Your task →
Which lines below fall between the one containing "omain Transfer - GoDaddy" and the one containing "s wäre sie auf"? Repeat them exactly, counting both of those lines, and add nothing else.

Stored data entries
=== Begin Enclosure ===

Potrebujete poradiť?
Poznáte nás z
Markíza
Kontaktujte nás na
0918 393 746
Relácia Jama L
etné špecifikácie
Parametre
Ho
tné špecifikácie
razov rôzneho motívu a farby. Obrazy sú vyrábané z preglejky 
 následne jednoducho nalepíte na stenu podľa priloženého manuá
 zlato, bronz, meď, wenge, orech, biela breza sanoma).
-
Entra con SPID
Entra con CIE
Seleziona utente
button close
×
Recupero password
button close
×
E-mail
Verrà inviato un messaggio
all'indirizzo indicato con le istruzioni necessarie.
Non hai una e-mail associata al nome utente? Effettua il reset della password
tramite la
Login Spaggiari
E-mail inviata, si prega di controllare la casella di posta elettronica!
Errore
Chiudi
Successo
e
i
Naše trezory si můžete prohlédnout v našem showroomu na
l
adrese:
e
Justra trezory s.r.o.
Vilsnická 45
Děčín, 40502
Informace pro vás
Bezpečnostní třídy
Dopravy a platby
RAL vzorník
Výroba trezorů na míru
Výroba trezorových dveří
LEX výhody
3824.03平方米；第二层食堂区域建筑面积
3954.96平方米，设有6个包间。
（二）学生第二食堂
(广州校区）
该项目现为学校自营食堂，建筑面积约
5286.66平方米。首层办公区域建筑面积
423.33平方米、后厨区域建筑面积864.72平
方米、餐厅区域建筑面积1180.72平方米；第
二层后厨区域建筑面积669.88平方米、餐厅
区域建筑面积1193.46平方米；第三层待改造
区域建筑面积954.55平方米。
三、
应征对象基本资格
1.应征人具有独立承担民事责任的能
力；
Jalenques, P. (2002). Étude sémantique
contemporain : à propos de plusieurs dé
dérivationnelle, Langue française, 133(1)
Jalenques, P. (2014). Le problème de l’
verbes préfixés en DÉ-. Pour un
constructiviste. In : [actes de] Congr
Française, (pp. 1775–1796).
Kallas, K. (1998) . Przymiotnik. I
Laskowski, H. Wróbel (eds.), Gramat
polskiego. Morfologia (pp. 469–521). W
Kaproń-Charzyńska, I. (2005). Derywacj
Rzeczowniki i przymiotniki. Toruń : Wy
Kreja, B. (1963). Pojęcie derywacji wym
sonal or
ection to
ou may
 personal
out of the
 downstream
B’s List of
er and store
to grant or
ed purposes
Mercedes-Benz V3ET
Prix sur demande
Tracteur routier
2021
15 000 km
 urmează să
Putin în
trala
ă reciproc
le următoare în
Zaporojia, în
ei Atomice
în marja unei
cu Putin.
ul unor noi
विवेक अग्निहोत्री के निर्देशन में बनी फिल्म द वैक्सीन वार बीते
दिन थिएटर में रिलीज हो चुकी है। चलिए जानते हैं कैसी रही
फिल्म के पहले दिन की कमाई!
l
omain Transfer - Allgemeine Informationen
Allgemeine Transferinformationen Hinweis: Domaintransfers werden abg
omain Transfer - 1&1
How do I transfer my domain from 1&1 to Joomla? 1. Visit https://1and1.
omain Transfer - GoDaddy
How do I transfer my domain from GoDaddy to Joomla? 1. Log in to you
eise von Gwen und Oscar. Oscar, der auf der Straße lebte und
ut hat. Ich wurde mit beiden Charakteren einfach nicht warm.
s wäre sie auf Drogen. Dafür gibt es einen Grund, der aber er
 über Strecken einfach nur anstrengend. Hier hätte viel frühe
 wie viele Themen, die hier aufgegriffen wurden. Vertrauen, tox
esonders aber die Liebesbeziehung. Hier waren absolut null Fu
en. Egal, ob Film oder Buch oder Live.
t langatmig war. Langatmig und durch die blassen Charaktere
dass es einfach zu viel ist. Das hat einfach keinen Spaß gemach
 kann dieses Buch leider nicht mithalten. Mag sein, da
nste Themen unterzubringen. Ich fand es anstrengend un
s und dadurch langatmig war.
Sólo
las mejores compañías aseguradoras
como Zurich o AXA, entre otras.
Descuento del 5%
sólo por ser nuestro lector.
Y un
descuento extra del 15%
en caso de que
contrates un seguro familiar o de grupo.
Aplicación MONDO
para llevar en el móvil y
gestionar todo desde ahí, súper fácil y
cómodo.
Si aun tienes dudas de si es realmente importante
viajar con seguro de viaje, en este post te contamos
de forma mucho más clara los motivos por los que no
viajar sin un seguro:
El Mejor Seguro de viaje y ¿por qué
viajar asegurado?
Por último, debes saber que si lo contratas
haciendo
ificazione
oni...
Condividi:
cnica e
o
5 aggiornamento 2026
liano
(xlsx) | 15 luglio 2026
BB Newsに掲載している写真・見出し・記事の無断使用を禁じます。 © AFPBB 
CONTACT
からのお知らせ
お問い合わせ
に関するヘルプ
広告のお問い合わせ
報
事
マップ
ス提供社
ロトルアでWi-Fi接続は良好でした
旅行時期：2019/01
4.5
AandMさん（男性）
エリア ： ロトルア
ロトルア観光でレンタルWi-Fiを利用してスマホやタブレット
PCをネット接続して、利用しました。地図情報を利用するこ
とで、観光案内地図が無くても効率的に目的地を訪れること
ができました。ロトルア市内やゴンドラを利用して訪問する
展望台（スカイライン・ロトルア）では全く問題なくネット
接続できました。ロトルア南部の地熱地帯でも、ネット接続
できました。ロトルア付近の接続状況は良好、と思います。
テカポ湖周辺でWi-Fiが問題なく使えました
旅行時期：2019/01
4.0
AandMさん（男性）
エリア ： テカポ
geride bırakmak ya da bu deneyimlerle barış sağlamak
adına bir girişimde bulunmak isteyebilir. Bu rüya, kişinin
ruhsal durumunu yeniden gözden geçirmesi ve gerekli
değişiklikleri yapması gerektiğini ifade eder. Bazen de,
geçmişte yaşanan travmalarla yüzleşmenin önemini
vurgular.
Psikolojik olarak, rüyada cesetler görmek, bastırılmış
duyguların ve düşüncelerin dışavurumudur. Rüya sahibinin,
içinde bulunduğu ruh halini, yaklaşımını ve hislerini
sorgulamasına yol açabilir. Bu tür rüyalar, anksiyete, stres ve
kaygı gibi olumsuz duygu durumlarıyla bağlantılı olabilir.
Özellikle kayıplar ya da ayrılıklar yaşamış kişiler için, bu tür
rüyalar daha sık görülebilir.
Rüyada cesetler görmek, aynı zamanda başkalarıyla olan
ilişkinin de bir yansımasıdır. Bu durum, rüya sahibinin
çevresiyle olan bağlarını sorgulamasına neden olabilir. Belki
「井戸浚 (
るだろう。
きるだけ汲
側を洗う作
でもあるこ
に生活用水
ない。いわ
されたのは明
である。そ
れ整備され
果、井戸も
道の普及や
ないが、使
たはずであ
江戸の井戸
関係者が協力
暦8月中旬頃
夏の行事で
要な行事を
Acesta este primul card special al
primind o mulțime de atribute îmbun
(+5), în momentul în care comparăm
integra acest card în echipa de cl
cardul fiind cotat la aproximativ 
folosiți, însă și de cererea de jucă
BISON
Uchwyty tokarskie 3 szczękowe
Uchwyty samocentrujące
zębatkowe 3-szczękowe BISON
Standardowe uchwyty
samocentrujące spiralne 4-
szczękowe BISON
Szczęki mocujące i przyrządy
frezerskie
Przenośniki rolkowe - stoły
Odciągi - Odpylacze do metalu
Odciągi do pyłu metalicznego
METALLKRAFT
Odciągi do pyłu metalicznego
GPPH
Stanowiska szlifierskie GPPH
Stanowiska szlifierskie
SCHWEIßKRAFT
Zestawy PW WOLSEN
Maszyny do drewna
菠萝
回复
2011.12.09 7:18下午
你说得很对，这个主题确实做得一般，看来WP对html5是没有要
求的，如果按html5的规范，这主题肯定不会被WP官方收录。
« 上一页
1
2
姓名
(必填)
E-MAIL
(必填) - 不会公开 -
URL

=== End Enclosure ===

Solution for this problem →
omain Transfer - GoDaddy
How do I transfer my domain from GoDaddy to Joomla? 1. Log in to you
eise von Gwen und Oscar. Oscar, der auf der Straße lebte und
ut hat. Ich wurde mit beiden Charakteren einfach nicht warm.
s wäre sie auf Drogen. Dafür gibt es einen Grund, der aber er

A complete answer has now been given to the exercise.